--- WHAT THIS TASK INVOLVES ---
Keyword search on "Recent": report each line of the records that contains it.

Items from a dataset
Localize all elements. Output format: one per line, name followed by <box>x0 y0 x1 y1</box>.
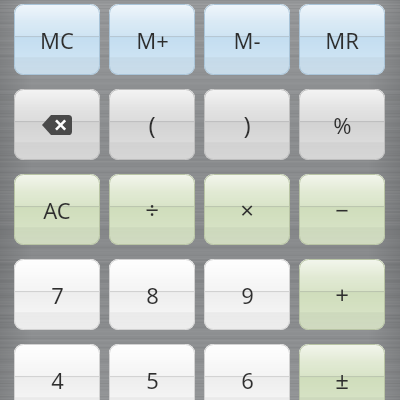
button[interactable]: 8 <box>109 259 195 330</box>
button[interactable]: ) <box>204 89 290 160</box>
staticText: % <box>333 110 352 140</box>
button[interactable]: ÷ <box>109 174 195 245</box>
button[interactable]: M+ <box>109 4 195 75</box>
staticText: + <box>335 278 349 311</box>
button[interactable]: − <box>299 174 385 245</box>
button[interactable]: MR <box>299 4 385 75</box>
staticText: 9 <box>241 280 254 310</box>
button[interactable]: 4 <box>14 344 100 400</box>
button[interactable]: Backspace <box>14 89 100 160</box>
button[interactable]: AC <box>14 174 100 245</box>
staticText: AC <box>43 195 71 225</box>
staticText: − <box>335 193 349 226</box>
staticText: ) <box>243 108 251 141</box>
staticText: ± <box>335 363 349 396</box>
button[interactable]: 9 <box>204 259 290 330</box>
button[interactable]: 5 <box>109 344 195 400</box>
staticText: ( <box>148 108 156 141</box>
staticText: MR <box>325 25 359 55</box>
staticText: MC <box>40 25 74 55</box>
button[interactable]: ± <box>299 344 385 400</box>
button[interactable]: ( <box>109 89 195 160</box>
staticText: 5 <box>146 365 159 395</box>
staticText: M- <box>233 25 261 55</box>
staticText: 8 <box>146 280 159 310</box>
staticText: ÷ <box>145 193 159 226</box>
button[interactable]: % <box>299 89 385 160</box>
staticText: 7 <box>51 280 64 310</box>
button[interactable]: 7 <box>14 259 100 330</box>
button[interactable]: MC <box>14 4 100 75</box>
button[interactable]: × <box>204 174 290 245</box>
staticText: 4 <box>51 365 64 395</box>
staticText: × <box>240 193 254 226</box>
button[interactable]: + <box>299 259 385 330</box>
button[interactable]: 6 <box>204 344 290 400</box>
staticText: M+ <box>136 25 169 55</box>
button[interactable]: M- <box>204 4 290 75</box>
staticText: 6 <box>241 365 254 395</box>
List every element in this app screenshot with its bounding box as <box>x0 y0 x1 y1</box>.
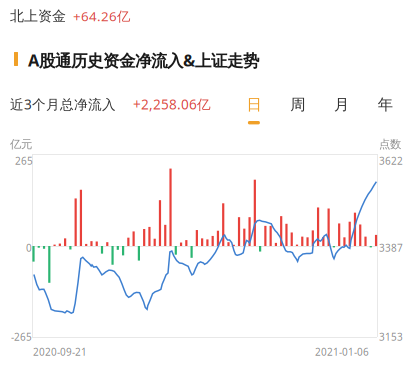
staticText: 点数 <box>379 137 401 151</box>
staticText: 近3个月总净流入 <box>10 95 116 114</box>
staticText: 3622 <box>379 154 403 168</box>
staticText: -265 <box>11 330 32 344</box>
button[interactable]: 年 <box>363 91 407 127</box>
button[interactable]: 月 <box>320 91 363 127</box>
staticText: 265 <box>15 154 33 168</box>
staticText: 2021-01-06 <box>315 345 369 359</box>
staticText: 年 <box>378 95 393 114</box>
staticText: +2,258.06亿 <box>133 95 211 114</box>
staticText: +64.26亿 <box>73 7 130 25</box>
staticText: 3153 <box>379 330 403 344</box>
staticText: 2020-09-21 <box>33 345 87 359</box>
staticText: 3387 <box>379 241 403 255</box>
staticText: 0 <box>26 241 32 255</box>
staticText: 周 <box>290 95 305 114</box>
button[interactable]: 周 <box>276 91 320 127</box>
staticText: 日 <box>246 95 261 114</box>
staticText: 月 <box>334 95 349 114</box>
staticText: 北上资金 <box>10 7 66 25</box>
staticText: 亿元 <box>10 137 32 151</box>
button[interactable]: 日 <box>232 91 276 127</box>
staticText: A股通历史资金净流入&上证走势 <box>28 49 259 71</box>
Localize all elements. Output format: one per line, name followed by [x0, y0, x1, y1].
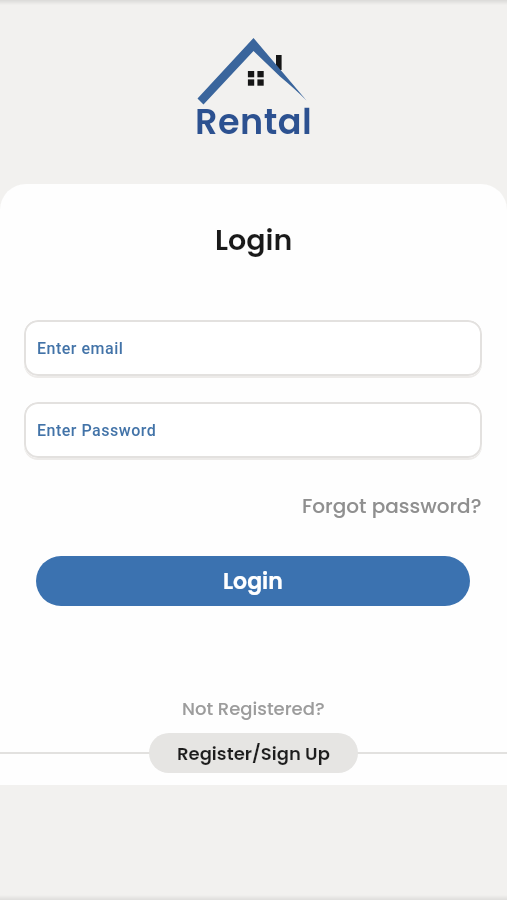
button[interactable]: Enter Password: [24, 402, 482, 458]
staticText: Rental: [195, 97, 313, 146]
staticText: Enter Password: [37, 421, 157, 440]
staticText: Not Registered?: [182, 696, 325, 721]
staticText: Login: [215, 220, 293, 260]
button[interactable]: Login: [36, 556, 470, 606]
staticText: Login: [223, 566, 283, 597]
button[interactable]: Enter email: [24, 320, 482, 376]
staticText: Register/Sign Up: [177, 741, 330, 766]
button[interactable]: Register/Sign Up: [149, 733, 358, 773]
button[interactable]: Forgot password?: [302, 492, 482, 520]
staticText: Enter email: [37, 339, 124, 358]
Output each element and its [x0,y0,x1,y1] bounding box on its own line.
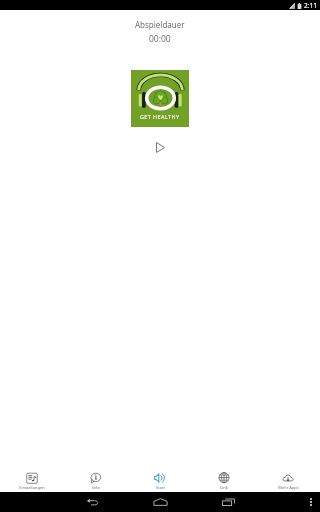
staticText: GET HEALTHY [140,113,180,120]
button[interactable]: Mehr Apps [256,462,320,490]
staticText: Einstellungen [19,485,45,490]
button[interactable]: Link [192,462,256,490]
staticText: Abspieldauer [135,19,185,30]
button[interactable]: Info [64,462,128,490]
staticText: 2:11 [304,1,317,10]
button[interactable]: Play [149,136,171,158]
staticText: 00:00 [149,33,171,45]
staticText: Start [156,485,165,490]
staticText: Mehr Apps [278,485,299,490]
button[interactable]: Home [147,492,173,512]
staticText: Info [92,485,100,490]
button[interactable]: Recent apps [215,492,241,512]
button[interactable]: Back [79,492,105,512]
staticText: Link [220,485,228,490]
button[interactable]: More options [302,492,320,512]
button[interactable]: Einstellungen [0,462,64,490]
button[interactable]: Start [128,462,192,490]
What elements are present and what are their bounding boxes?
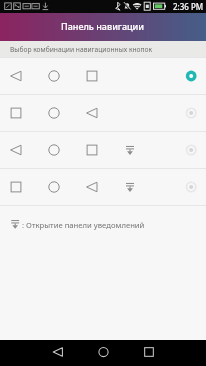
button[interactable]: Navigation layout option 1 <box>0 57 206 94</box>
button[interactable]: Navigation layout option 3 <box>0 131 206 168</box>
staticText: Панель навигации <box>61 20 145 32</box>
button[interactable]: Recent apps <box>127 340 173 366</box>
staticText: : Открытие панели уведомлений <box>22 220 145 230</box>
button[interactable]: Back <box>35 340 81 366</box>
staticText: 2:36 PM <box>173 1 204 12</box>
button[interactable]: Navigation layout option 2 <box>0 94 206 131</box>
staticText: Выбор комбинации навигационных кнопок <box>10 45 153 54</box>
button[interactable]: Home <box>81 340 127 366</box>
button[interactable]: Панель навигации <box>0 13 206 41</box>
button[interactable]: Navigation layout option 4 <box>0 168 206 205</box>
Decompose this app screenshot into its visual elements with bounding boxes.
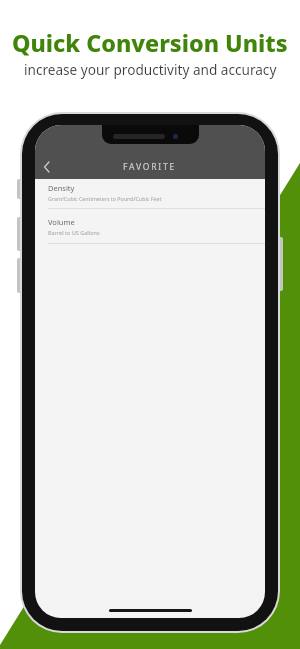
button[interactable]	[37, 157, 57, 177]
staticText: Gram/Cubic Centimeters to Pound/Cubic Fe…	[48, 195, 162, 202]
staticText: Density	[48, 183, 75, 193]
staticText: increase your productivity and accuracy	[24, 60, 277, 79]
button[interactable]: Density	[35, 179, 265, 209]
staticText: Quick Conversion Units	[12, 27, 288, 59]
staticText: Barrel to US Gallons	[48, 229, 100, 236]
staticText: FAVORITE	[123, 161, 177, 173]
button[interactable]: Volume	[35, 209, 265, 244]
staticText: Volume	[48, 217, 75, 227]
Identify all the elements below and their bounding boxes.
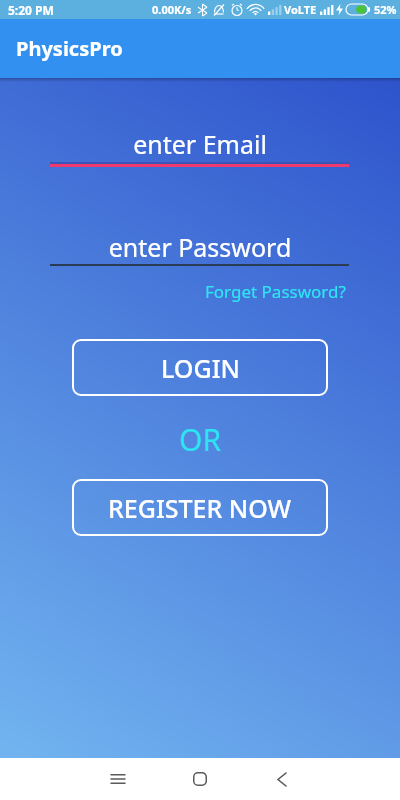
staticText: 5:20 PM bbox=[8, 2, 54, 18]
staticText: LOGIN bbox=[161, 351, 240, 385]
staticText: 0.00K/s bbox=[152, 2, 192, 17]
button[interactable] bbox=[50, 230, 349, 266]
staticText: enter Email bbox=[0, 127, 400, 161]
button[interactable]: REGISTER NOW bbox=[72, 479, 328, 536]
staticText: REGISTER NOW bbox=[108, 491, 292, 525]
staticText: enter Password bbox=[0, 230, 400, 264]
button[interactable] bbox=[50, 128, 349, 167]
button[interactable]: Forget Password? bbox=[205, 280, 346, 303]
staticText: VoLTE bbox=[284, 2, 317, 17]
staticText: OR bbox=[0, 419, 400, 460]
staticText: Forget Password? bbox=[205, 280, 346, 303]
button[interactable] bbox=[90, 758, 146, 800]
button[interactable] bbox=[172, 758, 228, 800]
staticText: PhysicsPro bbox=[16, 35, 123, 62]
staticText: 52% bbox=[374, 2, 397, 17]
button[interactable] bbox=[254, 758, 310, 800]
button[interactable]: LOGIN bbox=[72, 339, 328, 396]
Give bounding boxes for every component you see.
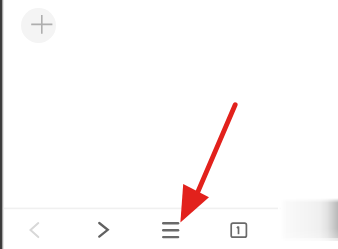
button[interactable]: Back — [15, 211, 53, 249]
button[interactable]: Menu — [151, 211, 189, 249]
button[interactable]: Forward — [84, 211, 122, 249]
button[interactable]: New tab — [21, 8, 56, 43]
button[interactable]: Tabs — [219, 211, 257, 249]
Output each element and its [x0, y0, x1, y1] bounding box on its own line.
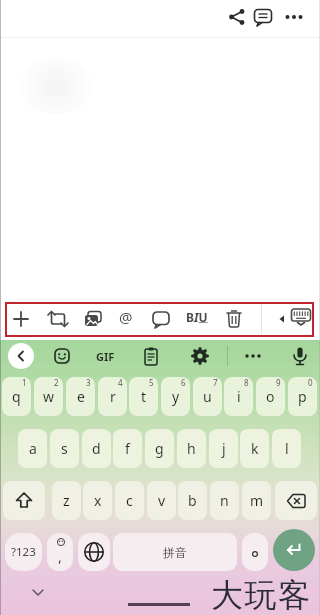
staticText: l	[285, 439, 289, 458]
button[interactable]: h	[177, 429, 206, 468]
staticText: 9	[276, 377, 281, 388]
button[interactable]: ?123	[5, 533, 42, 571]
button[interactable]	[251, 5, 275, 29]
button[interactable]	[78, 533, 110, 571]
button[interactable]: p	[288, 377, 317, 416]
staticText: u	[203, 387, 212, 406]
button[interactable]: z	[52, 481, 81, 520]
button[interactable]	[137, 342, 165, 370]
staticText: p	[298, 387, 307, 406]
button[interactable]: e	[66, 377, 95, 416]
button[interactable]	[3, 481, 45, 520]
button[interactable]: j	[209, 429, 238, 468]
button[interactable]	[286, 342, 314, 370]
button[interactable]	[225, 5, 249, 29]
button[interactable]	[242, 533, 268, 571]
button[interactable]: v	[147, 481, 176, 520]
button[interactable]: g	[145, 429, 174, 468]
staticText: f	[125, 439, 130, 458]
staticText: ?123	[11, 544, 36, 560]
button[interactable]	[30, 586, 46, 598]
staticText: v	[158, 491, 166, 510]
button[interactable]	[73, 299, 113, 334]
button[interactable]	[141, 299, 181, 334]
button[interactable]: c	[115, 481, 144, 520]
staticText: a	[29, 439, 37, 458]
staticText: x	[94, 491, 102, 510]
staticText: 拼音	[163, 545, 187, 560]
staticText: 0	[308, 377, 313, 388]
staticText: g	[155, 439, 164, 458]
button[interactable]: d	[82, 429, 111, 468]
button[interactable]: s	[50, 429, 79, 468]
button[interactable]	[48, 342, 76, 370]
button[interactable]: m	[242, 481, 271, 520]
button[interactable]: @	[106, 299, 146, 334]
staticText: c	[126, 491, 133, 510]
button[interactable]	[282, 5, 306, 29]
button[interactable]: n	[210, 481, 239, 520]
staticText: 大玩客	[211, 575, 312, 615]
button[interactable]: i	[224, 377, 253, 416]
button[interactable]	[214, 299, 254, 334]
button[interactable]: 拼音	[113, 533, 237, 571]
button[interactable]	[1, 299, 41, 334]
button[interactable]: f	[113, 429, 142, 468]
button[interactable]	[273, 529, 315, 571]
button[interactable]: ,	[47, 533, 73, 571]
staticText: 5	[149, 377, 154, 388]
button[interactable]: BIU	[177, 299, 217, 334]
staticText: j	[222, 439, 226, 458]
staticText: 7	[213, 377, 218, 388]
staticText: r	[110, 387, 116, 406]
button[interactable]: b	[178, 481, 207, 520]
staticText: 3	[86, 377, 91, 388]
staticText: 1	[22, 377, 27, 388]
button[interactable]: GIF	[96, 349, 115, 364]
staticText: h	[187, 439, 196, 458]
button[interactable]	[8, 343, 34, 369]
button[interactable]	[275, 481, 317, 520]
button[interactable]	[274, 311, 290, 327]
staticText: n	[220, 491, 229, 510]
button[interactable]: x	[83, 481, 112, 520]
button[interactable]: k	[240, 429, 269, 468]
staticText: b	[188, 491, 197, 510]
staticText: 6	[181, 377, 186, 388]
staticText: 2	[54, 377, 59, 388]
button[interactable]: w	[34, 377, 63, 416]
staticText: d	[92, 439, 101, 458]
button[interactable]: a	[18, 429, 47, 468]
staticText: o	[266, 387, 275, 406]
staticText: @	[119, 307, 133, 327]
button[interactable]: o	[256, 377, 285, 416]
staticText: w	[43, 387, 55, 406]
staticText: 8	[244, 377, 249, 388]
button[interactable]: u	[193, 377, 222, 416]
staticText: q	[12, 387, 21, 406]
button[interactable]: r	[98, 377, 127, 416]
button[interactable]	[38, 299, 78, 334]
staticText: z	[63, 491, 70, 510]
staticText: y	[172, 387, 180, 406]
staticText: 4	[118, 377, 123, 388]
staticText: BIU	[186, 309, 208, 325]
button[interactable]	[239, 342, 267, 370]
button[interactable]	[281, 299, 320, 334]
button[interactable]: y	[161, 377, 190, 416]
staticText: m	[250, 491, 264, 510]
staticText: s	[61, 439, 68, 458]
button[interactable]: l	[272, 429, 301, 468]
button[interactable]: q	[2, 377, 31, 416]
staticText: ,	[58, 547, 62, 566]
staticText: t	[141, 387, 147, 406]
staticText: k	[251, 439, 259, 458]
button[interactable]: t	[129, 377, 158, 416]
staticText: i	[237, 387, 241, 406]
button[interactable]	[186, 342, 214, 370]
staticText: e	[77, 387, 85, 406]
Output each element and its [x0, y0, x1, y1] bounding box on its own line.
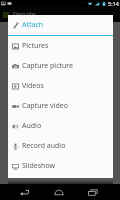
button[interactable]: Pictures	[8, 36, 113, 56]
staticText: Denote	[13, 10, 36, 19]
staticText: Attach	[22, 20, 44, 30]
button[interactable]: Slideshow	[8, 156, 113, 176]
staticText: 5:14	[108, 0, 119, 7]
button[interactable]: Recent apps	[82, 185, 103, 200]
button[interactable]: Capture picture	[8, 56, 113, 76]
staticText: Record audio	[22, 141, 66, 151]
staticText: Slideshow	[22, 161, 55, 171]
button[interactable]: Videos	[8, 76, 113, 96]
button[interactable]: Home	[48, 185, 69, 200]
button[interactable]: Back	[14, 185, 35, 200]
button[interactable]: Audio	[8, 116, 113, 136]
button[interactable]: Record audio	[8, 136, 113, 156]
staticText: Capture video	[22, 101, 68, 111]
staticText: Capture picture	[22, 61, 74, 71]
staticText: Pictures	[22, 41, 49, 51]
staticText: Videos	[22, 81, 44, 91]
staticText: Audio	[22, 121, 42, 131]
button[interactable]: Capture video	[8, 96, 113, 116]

--- YOUR RESPONSE ---
button[interactable]: Recent apps [215,492,241,512]
button[interactable]: Recent apps <box>127 340 173 366</box>
button[interactable]: Recent apps	[82, 185, 103, 200]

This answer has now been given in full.